Unfortunately, in today's fast paced tech-world, it's the children who know the most about technology and how things work. Back in 1984, I remember being the one in the family that knew how to use the VCR when they first came out. *gasp, I'm old* I remember being a younger teacher and asking students to help me connect the computer to the projector. Children know. I had a student who, when 14 years old, reprogrammed his school's computer system to flash his name simultaneously on all the computers to wish him a happy birthday the year AFTER he left. We adults are often left behind in the circuit board's dust.
So parents, it's no wonder that you might be apprehensive about your child's school going BYOD or 1:1 or having more and more technology in the classroom. Your children will be doing all sorts of awesome things on the computer or tablet that will enhance their learning experience. But what about the stuff that isn't awesome? What about concerns of appropriate amount of screen time? What about all the dangerous apps out there that your child might be using? What about the potential of online bullying or worse?

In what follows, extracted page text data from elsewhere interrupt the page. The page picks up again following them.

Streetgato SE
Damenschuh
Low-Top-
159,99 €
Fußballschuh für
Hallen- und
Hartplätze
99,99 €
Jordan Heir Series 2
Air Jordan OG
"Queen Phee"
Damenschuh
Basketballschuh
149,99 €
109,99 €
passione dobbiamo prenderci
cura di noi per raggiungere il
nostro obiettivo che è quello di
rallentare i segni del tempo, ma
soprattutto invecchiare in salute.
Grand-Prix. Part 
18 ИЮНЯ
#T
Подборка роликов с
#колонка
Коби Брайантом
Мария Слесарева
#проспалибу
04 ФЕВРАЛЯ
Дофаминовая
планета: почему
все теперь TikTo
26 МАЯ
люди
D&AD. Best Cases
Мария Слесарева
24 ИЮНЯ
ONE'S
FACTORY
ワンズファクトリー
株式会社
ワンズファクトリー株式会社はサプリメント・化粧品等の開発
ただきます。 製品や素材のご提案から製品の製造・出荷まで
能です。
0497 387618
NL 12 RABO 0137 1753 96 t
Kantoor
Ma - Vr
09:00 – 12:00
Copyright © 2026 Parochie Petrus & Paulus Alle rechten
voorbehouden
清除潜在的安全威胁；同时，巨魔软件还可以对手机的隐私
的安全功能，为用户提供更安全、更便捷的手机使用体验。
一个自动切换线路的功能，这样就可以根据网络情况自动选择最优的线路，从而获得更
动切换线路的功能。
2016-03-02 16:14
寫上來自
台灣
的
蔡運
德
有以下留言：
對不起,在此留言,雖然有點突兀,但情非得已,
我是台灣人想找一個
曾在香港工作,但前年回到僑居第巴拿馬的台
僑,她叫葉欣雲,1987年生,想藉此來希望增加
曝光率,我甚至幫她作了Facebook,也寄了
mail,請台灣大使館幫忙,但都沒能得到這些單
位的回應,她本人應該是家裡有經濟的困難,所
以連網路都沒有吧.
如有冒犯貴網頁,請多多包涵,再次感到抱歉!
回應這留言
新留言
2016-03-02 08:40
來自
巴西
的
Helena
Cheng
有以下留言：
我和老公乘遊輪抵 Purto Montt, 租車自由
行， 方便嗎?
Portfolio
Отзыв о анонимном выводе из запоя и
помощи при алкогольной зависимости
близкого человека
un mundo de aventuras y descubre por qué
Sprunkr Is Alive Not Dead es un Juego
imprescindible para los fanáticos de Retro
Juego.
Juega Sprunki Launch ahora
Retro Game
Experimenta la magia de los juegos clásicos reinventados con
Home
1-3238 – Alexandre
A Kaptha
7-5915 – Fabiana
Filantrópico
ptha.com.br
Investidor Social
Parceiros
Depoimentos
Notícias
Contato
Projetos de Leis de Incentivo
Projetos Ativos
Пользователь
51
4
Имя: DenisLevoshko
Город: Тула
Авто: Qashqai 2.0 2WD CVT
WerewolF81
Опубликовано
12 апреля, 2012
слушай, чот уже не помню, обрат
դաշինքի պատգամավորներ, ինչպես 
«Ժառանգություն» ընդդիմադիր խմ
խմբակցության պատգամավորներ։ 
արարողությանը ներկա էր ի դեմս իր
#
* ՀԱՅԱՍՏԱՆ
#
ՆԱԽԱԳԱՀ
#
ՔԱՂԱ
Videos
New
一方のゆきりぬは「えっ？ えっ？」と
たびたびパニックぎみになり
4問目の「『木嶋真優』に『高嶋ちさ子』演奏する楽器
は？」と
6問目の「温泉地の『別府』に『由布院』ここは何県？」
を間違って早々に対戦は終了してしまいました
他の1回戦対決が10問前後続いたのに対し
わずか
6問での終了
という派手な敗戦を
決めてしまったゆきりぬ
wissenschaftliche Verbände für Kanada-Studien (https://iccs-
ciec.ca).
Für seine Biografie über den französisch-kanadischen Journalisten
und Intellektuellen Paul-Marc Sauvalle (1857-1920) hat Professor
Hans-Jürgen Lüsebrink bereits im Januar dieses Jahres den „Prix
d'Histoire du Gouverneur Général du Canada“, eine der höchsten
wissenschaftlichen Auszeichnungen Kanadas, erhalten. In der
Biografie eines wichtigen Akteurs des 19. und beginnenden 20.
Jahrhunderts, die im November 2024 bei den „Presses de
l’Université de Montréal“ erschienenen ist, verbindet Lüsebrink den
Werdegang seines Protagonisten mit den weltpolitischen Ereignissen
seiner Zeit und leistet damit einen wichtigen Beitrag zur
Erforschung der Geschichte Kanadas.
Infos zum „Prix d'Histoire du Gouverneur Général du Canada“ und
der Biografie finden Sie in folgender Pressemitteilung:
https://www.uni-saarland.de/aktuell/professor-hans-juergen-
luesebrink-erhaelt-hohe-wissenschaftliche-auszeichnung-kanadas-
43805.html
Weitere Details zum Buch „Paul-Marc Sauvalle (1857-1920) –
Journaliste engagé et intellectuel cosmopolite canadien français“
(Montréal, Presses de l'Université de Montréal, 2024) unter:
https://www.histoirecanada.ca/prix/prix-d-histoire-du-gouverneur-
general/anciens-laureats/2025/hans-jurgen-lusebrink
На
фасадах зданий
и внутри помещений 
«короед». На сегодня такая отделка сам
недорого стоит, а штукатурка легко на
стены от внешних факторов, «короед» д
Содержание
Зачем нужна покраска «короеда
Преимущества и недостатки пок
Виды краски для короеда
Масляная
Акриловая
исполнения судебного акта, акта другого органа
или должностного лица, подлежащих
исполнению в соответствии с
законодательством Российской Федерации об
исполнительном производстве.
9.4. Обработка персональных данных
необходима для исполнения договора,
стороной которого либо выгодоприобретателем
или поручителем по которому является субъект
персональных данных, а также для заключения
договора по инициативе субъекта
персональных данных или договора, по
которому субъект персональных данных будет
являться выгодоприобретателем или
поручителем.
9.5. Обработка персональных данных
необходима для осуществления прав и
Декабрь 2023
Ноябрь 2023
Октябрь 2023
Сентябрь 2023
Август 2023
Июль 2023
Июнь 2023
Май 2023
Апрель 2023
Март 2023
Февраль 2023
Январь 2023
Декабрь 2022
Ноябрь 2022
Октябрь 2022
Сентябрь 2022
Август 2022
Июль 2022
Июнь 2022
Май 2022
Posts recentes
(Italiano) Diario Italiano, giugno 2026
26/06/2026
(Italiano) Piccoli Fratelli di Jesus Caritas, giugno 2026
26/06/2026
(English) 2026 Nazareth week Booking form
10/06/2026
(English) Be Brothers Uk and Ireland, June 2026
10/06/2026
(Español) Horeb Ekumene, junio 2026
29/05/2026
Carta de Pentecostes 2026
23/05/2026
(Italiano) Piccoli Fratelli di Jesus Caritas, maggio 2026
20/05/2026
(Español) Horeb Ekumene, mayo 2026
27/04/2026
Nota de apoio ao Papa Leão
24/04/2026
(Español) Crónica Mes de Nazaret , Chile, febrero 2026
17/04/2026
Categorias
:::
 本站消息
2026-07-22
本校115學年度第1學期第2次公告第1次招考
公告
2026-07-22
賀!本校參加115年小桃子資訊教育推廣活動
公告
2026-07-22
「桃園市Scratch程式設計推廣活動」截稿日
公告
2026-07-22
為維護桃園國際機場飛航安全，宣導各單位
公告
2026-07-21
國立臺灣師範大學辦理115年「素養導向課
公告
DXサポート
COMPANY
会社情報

Well, Common Sense Media is an amazing resource for parents that addresses these concerns and a whole lot more. There is a space dedicated to reviewing apps. A space dedicated to reviewing and rating movies / TV shows for appropriateness and, one of my favourites, an Essential Creativity Guide.
While I work on additional support and ideas for parents, my biggest suggestion for any parent is to research research research. I encourage you to follow the rabbit holes you'll fall into in Common Sense Media. They have answers to your questions and suggestions of how you can help you child navigate their interaction with technology at home and wouldn't that be a great Total Tech-Over?